Wie haben Sie die vergangenen zehn Jahre erlebt, die Jahre der Arbeiterpartei PT von Lula da Silva und Präsidentin Dilma Rousseff?
Für die kleinen Leute waren es gute Jahre. Jeder, der das bestreitet, ist ein Lügner. Lula und Dilma haben sich zum ersten Mal um die einfachen Menschen gekümmert. Lula noch mehr als Dilma. Er war früher Metallarbeiter – das war ich auch mal. Ich hatte schon viele Jobs. Heute stehe ich hinter der Bar, und ich bekomme eins mit: Alle meine Kunden haben ein wenig mehr Geld in der Tasche.

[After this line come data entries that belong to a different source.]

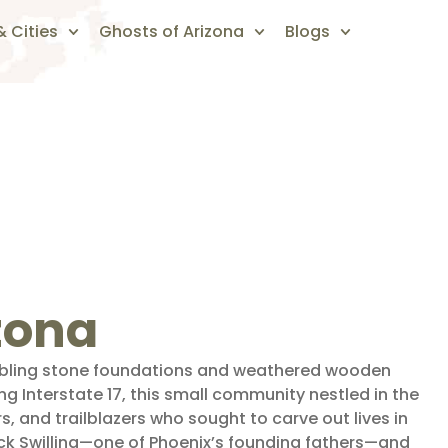
 Cities
Ghosts of Arizona
Blogs
izona
umbling stone foundations and weathered wooden
g Interstate 17, this small community nestled in the
s, and trailblazers who sought to carve out lives in
ck Swilling—one of Phoenix’s founding fathers—and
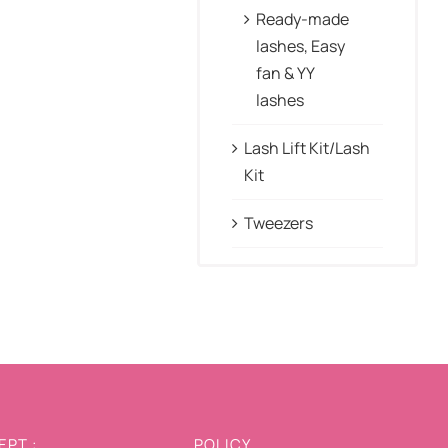
Ready-made
lashes, Easy
fan & YY
lashes
Lash Lift Kit/Lash
Kit
Tweezers
PT :
POLICY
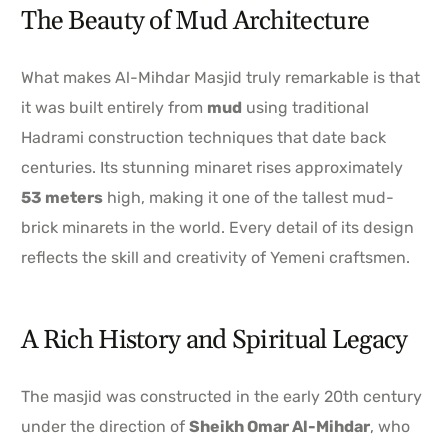
The Beauty of Mud Architecture
What makes Al-Mihdar Masjid truly remarkable is that
it was built entirely from
mud
using traditional
Hadrami construction techniques that date back
centuries. Its stunning minaret rises approximately
53 meters
high, making it one of the tallest mud-
brick minarets in the world. Every detail of its design
reflects the skill and creativity of Yemeni craftsmen.
A Rich History and Spiritual Legacy
The masjid was constructed in the early 20th century
under the direction of
Sheikh Omar Al-Mihdar
, who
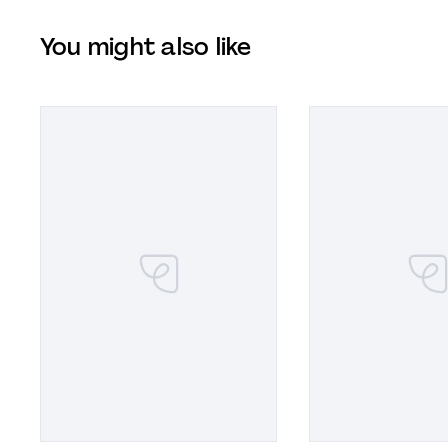
You might also like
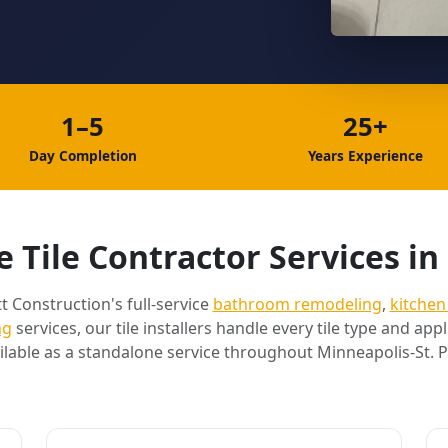
1–5
25+
Day Completion
Years Experience
 Tile Contractor Services in
t Construction's full-service
bathroom remodeling
,
kitchen
ng
services, our tile installers handle every tile type and appli
ilable as a standalone service throughout Minneapolis-St. P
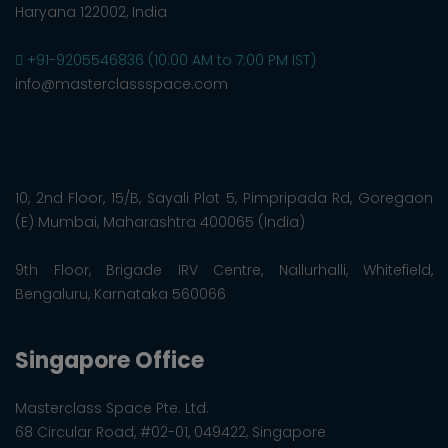
Haryana 122002, India
+91-9205546836 (10:00 AM to 7:00 PM IST)
info@masterclassspace.com
10, 2nd Floor, 15/B, Sayali Plot 5, Pimpripada Rd, Goregaon
(E) Mumbai, Maharashtra 400065 (India)
9th Floor, Brigade IRV Centre, Nallurhalli, Whitefield,
Bengaluru, Karnataka 560066
Singapore Office
Masterclass Space Pte. Ltd.
68 Circular Road, #02-01, 049422, Singapore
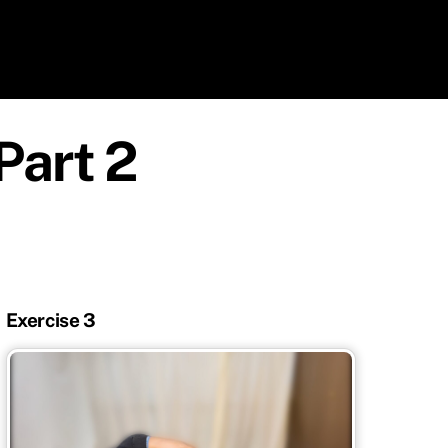
Part 2
Exercise 3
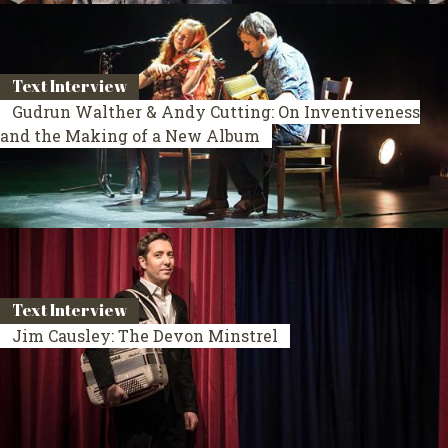
Text Interview
Gudrun Walther & Andy Cutting: On Inventiveness
and the Making of a New Album
Text Interview
Jim Causley: The Devon Minstrel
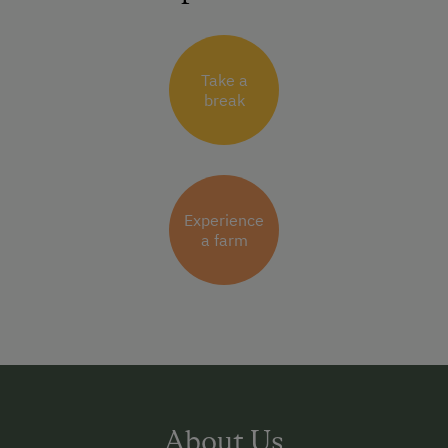
Take a
break
Experience
a farm
About Us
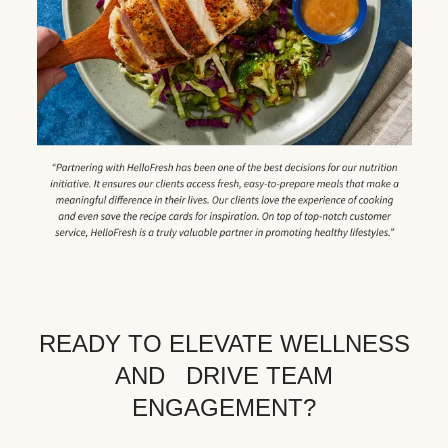
READY TO ELEVATE WELLNESS
AND DRIVE TEAM
ENGAGEMENT?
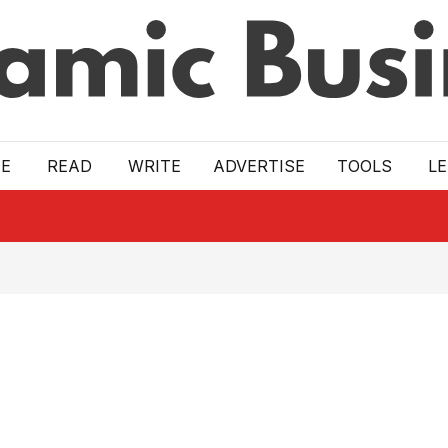
E
READ
WRITE
ADVERTISE
TOOLS
L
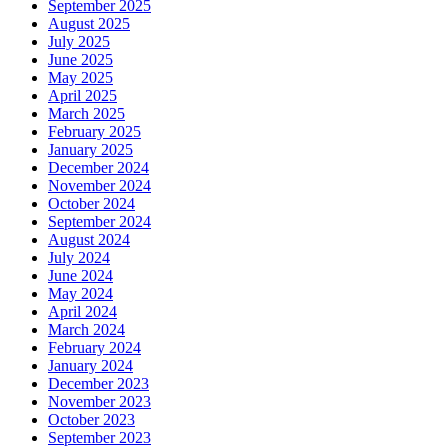
September 2025
August 2025
July 2025
June 2025
May 2025
April 2025
March 2025
February 2025
January 2025
December 2024
November 2024
October 2024
September 2024
August 2024
July 2024
June 2024
May 2024
April 2024
March 2024
February 2024
January 2024
December 2023
November 2023
October 2023
September 2023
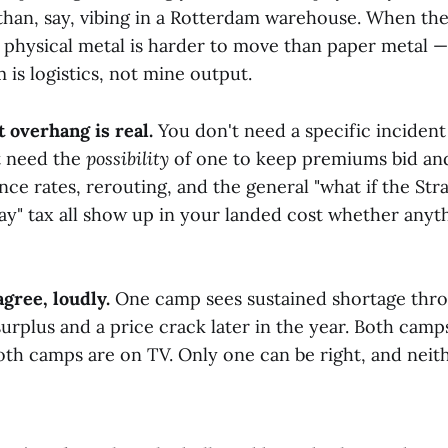
than, say, vibing in a Rotterdam warehouse. When t
 physical metal is harder to move than paper metal — a
 is logistics, not mine output.
 overhang is real.
You don't need a specific incident
t need the
possibility
of one to keep premiums bid an
nce rates, rerouting, and the general "what if the St
ay" tax all show up in your landed cost whether anyth
gree, loudly.
One camp sees sustained shortage thro
urplus and a price crack later in the year. Both camp
oth camps are on TV. Only one can be right, and neit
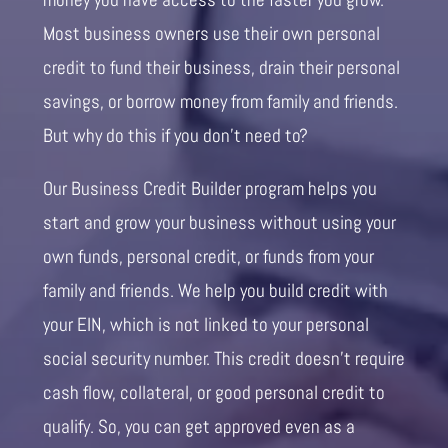
Most business owners use their own personal
credit to fund their business, drain their personal
savings, or borrow money from family and friends.
But why do this if you don’t need to?
Our Business Credit Builder program helps you
start and grow your business without using your
own funds, personal credit, or funds from your
family and friends. We help you build credit with
your EIN, which is not linked to your personal
social security number. This credit doesn’t require
cash flow, collateral, or good personal credit to
qualify. So, you can get approved even as a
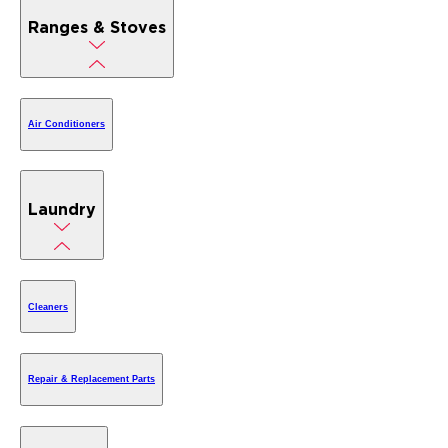
Ranges & Stoves
Air Conditioners
Laundry
Cleaners
Repair & Replacement Parts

Haben Sie ein Lieblingsgetränk?
Milch! Spass beiseite. Ich komme aus Bahia, genauer gesagt aus dem Sertão. Das ist eine raue Gegend, in der es bis heute Räuber gibt. Ich trinke natürlich gerne Schnaps: Cachaça. Besonders jetzt, im Winter, wo es kalt ist. Möchten Sie einen?

Tadeu Souza (48) verliess vor dreissig Jahren seine Heimat Bahia im armen Nordosten Brasiliens und ging nach São Paulo. Hier arbeitete er als Metallarbeiter und Bäcker, bevor er seine kleine Bar eröffnete. Sie liegt in Blickweite der Arena Corinthians, eines der zwölf WM-Stadien.